• Task prompt:
Answer with one number only: how many lines in this material contain the word "pixel"?
** Given data follows **
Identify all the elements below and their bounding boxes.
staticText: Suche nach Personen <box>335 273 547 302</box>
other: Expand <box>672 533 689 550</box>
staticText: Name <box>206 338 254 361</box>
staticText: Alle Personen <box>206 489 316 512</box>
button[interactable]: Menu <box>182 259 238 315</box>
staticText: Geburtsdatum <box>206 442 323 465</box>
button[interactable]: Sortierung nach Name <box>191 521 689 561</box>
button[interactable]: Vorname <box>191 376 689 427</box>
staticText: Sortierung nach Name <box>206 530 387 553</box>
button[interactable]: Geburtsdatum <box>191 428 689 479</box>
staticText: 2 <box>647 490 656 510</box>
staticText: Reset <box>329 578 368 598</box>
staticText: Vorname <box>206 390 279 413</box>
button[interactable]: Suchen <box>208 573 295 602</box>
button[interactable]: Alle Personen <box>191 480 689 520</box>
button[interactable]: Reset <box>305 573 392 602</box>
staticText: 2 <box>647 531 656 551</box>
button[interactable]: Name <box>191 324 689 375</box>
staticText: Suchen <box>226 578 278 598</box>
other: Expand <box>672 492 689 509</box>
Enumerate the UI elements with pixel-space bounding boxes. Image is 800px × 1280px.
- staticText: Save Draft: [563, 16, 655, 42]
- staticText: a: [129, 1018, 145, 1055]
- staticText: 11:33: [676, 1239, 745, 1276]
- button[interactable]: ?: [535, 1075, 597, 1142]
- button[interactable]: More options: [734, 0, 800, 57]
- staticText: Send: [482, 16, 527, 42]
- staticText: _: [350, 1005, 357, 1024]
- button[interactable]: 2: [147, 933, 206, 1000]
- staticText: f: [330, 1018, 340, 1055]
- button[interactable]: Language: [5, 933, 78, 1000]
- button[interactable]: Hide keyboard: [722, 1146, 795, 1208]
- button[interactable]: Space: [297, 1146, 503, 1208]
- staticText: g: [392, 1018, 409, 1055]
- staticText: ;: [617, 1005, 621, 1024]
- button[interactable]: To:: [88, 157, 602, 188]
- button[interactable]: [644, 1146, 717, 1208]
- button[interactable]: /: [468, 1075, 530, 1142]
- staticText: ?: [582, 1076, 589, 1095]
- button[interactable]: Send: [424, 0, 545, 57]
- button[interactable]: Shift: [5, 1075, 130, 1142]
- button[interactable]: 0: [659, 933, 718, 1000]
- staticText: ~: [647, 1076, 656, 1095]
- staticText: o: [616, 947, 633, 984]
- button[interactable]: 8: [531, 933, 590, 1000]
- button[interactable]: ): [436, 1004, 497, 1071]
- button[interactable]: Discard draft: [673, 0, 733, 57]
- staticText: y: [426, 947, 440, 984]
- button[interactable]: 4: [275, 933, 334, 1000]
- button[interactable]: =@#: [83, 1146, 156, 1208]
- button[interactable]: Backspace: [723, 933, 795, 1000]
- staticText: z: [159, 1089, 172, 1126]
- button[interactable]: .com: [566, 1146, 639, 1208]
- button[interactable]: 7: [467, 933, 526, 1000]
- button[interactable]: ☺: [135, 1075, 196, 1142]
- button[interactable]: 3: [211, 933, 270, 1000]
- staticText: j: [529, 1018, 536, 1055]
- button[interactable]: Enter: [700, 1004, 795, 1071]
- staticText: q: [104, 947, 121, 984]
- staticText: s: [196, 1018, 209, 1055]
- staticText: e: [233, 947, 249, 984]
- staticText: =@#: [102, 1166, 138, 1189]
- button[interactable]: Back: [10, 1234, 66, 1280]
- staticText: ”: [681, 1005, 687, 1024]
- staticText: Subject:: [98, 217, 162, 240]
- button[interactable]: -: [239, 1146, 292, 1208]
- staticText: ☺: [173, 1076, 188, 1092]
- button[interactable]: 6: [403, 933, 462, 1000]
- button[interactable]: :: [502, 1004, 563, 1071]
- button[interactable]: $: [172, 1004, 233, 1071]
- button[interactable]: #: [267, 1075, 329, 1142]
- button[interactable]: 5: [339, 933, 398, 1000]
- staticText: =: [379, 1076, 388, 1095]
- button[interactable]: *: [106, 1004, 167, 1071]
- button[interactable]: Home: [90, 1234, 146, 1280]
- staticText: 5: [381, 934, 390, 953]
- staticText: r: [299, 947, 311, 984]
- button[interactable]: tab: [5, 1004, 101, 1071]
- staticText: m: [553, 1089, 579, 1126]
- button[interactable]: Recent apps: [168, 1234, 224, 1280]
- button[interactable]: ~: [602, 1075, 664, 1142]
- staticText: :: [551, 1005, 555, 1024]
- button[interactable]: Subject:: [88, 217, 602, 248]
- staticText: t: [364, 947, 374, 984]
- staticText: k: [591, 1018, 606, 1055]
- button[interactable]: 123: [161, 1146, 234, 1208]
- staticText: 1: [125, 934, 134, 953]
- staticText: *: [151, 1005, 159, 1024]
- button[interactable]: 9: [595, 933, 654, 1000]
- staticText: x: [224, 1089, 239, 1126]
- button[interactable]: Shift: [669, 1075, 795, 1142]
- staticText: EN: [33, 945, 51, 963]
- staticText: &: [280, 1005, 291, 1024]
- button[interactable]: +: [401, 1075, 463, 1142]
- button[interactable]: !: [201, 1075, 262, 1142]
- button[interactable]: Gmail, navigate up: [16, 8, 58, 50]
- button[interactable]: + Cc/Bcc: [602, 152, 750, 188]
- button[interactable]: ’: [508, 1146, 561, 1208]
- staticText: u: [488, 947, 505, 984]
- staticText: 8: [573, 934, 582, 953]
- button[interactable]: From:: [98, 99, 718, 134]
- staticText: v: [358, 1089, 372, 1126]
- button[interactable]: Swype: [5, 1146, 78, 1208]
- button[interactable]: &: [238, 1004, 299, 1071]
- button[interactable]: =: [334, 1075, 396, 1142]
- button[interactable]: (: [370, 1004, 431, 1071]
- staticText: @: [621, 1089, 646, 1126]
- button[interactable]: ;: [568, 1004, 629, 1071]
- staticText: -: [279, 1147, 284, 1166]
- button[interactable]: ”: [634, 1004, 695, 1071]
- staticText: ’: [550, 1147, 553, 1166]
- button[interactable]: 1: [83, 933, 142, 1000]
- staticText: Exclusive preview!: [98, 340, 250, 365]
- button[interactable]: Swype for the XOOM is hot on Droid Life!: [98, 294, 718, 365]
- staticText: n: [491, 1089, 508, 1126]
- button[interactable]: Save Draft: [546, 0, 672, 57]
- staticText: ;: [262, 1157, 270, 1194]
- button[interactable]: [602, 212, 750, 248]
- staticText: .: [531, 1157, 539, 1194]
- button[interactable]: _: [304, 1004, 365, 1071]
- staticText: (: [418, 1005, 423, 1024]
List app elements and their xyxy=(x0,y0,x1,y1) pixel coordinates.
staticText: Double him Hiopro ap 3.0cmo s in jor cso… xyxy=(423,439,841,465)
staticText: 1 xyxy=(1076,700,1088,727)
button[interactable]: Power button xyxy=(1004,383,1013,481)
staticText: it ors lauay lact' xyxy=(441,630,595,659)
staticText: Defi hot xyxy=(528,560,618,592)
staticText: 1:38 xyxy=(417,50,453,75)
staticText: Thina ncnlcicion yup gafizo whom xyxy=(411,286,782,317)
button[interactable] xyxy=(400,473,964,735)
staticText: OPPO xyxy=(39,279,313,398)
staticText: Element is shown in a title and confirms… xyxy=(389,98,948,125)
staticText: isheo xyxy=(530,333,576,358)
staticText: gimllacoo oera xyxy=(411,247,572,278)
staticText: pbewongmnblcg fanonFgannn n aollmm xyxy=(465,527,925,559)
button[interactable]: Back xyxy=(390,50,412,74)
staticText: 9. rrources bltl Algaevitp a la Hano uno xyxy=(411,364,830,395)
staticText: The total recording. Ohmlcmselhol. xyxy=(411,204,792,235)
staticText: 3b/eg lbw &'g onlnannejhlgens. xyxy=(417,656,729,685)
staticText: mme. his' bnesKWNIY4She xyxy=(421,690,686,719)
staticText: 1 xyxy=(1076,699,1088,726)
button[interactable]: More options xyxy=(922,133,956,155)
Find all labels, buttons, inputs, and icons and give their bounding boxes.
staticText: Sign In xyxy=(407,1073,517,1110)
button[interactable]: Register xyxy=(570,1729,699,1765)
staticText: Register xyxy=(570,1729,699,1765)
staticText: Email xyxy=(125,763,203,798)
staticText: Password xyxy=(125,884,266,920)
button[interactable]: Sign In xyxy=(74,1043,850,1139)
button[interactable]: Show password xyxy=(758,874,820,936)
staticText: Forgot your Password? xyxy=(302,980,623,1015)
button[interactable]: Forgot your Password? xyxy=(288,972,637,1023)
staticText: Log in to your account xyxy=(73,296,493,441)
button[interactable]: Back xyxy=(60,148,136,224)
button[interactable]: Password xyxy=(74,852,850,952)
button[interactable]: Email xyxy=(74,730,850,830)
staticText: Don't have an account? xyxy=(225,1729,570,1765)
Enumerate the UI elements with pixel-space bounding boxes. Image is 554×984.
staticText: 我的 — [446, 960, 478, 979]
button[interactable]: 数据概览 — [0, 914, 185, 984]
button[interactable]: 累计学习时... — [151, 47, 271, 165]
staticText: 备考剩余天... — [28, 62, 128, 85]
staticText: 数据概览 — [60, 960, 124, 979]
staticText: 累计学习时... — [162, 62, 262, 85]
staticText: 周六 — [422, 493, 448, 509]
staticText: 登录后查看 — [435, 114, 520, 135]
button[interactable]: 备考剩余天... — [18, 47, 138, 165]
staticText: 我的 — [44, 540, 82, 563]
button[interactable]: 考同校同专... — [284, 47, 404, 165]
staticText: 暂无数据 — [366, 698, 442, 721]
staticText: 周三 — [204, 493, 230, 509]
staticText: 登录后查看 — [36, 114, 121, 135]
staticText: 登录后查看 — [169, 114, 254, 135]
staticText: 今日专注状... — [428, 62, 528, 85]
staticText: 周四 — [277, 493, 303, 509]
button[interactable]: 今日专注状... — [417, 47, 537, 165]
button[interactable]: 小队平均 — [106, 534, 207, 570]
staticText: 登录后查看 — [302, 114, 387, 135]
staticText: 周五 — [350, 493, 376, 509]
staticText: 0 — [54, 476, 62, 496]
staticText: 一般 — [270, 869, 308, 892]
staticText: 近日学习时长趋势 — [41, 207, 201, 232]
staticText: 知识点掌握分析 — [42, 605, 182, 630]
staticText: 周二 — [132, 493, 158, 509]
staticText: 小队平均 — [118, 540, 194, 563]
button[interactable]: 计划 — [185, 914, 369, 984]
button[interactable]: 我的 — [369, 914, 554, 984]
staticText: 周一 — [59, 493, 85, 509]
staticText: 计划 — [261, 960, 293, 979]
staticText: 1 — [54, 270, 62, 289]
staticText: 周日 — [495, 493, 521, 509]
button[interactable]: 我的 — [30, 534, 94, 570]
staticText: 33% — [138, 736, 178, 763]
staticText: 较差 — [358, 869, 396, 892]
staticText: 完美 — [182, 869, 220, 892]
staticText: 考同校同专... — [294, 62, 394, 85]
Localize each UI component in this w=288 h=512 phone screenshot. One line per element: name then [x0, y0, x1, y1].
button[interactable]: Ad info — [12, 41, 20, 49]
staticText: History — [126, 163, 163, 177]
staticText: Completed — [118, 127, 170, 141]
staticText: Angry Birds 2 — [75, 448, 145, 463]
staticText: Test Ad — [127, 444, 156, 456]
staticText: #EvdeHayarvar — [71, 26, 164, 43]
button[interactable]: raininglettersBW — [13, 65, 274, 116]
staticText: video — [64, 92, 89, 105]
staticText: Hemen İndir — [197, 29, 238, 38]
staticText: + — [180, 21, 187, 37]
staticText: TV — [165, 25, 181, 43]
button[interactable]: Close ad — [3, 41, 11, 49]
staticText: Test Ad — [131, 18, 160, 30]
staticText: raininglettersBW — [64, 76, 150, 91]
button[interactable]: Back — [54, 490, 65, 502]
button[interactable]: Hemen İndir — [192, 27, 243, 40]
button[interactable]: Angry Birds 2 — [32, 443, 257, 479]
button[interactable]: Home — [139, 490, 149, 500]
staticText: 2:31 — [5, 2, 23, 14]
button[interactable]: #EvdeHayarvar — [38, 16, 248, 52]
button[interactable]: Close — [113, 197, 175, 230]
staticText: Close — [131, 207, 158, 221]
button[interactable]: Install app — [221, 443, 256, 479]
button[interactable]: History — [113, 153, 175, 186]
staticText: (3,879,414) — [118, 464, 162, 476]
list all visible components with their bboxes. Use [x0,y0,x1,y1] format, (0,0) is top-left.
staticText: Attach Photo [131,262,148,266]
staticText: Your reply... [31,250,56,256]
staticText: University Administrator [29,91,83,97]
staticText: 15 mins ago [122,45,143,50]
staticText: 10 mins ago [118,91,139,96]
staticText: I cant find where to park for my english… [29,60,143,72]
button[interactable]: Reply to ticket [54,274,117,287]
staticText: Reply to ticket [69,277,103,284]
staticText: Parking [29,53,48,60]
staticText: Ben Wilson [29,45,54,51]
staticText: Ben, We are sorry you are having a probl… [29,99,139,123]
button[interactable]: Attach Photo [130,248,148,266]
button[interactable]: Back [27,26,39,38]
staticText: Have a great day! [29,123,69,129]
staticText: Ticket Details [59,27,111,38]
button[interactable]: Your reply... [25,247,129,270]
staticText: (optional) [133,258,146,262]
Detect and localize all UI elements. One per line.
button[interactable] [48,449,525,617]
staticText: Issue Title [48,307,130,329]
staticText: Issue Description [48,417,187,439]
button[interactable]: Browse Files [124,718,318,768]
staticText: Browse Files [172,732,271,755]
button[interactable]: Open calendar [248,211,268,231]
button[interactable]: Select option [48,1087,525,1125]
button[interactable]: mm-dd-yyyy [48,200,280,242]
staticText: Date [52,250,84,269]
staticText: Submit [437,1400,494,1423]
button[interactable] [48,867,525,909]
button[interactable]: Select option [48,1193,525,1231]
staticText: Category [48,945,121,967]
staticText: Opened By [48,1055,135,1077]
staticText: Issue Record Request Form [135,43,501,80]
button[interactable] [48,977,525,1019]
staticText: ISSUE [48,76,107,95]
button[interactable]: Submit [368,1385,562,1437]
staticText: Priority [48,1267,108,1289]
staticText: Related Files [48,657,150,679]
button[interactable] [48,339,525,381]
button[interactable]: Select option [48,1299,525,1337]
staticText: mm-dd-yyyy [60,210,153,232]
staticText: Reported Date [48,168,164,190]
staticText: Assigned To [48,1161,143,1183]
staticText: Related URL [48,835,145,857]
** End of Given data **
• Result of the task:
3